Results: In this study, single-cell RNA sequencing was applied to sequence the intestinal crypts, and the resulting data were analyzed using the Seurat software package. The findings were further corroborated by biological experiments. The results demonstrated that following 13 Gy radiation, the ratio of CBCs and TA cells decreased significantly on day 1 and gradually returned to control levels by day 5. On day 3, processes related to DNA replication and cell proliferation were predominantly activated for repair, while antimicrobial defense mechanisms were enhanced on day 5. In contrast, 15 Gy radiation severely damaged the crypt structure, hindering the repair of CBCs. Macrophage CD44 expression was significantly upregulated, and antimicrobial peptide genes (Defa/Reg family) along with associated processes were persistently activated. RNA velocity analysis indicated that radiation exposure increased the heterogeneity of TA cells. These cells could either differentiate into mature enterocytes to maintain the integrity of the intestinal barrier or dedifferentiate into stem cells to replenish the stem cell pool and accelerate the repair process. Low-dose (13 Gy) radiation activated the Wnt3/β-catenin pathway, which promoted stem cell proliferation and antimicrobial defense, thereby improving the survival rate of mice. However, high-dose (15 Gy) radiation aberrantly activated the Wnt3/β-catenin pathway, exacerbating inflammation and DNA damage. This led to an imbalance in intestinal homeostasis and ultimately resulted in mortality, highlighting the dual effects of the Wnt3/β - catenin pathway under low- and high-dose radiation. After 15 Gy irradiation, CD44 expression in macrophages increased significantly, enhancing MIF-CD44 binding and the interaction between macrophages and neutrophils. Intervention with a CD44 monoclonal antibody on day 2 after 15 Gy radiation significantly increased the mouse survival rate from 33.3% to 66.7%, suggesting that the MIF-CD74/CD44 axis plays a pivotal role in mediating inflammation-induced mortality in mice. Amifostine, an antioxidant, inhibited the upregulation of macrophage CD44 and MIF binding. It also reduced oxidative stress-induced DNA damage and promoted MIF-CD44 binding on enterocytes, protecting stem cells via the Wnt3/β-catenin pathway. This promoted organoid growth and facilitated intestinal repair, demonstrating the multifaceted radioprotective effects of amifostine.

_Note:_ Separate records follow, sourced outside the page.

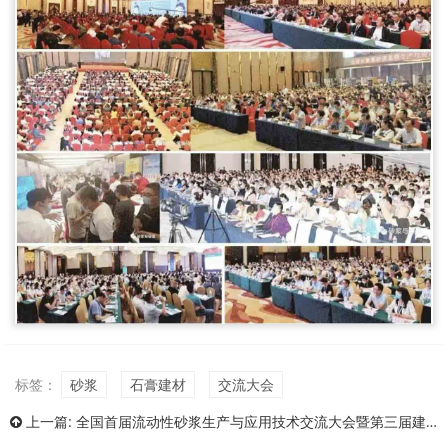
标签：
砂浆
石膏建材
交流大会
上一篇:
全国首届流动性砂浆生产与应用技术交流大会暨第三届建筑装饰基材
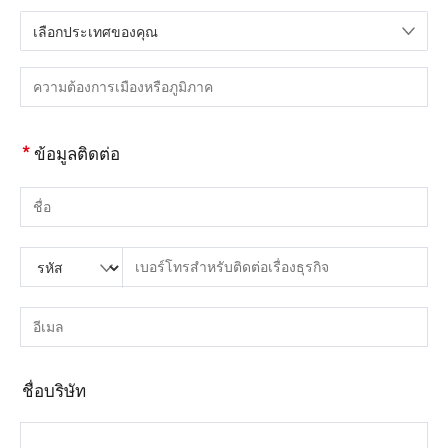
เลือกประเทศของคุณ
กรุณาเลือกประเทศ
กรุณากรอกเมืองหรือภูมิภาค
*
ข้อมูลติดต่อ
กรุณากรอกชื่อ
กรุณากรอกรหัสประเทศ
กรุณาใส่รหัสพื้นที่
กรุณากรอกโทรศัพท์
กรุณากรอกหมายเลขโทรศัพท์ที่ถูกต้อง(8-15)
กรุณากรอกอีเมล์
กรุณากรอกที่อยู่อีเมลที่ถูกต้อง
ชื่อบริษัท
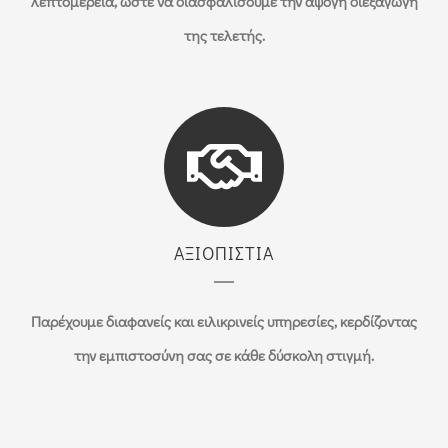
λεπτομέρεια, ώστε να διασφαλίσουμε την άψογη διεξαγωγή
της τελετής.
ΑΞΙΟΠΙΣΤΙΑ
Παρέχουμε διαφανείς και ειλικρινείς υπηρεσίες, κερδίζοντας
την εμπιστοσύνη σας σε κάθε δύσκολη στιγμή.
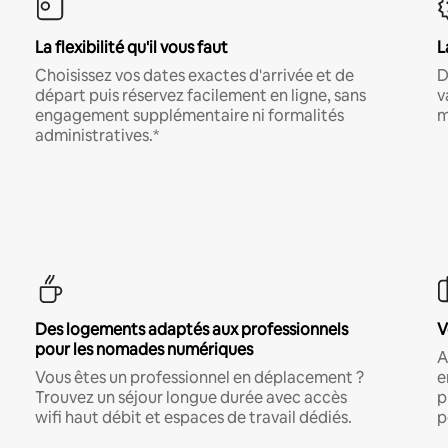
La flexibilité qu'il vous faut
L
Choisissez vos dates exactes d'arrivée et de
D
départ puis réservez facilement en ligne, sans
v
engagement supplémentaire ni formalités
m
administratives.*
Des logements adaptés aux professionnels
V
pour les nomades numériques
A
Vous êtes un professionnel en déplacement ?
e
Trouvez un séjour longue durée avec accès
p
wifi haut débit et espaces de travail dédiés.
p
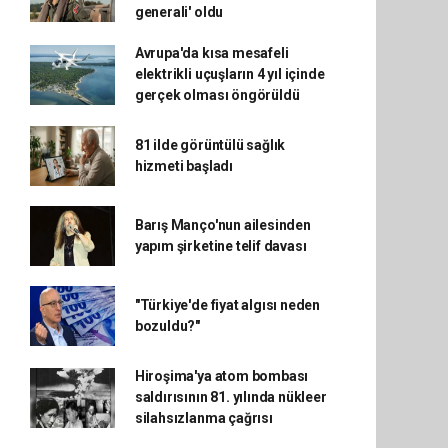
generali' oldu
Avrupa'da kısa mesafeli
elektrikli uçuşların 4 yıl içinde
gerçek olması öngörüldü
81 ilde görüntülü sağlık
hizmeti başladı
Barış Manço'nun ailesinden
yapım şirketine telif davası
"Türkiye'de fiyat algısı neden
bozuldu?"
Hiroşima'ya atom bombası
saldırısının 81. yılında nükleer
silahsızlanma çağrısı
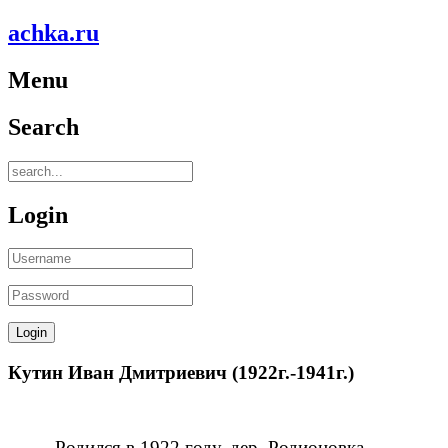
achka.ru
Menu
Search
Login
Кутин Иван Дмитриевич (1922г.-1941г.)
Родился в 1922 году, дер. Родионовка.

Conclusion: This study systematically elucidated the repair dynamics of different cell populations in the intestinal crypts and key regulatory mechanisms under different radiation doses using scRNA-seq and bioinformatics analyses. Notably, TA cells were found to display substantial heterogeneity, possessing the ability to differentiate into mature enterocytes as well as dedifferentiate into intestinal stem cells.​In conjunction with biological experiments, the dual-function of the Wnt3/β-catenin pathway was clarified. Specifically, it was shown to promote repair processes under low-dose radiation conditions, yet exacerbate injury under high-dose radiation. The study demonstrated that the over-activation of the Wnt3/β-catenin signaling pathway, along with the inflammatory cascade mediated by the MIF - CD74/CD44 axis, represents a critical factor contributing to the failure of intestinal injury repair and subsequent mortality in mice following high-dose radiation. Furthermore, the second day post - radiation was identified as the optimal intervention window. Intervention during this period was shown to significantly ameliorate RIII and increase the survival rate of mice. Additionally, amifostine, a well-known radioprotective agent, was found to effectively safeguard DNA from oxidative damage, inhibit the upregulation of CD44 in macrophages, and concomitantly alleviate the MIF-mediated inflammatory cascade.​ Collectively, this study provides novel insights into the molecular mechanisms underlying radiation-induced intestinal injury. As such, it holds significant scientific importance and substantial potential for clinical translation.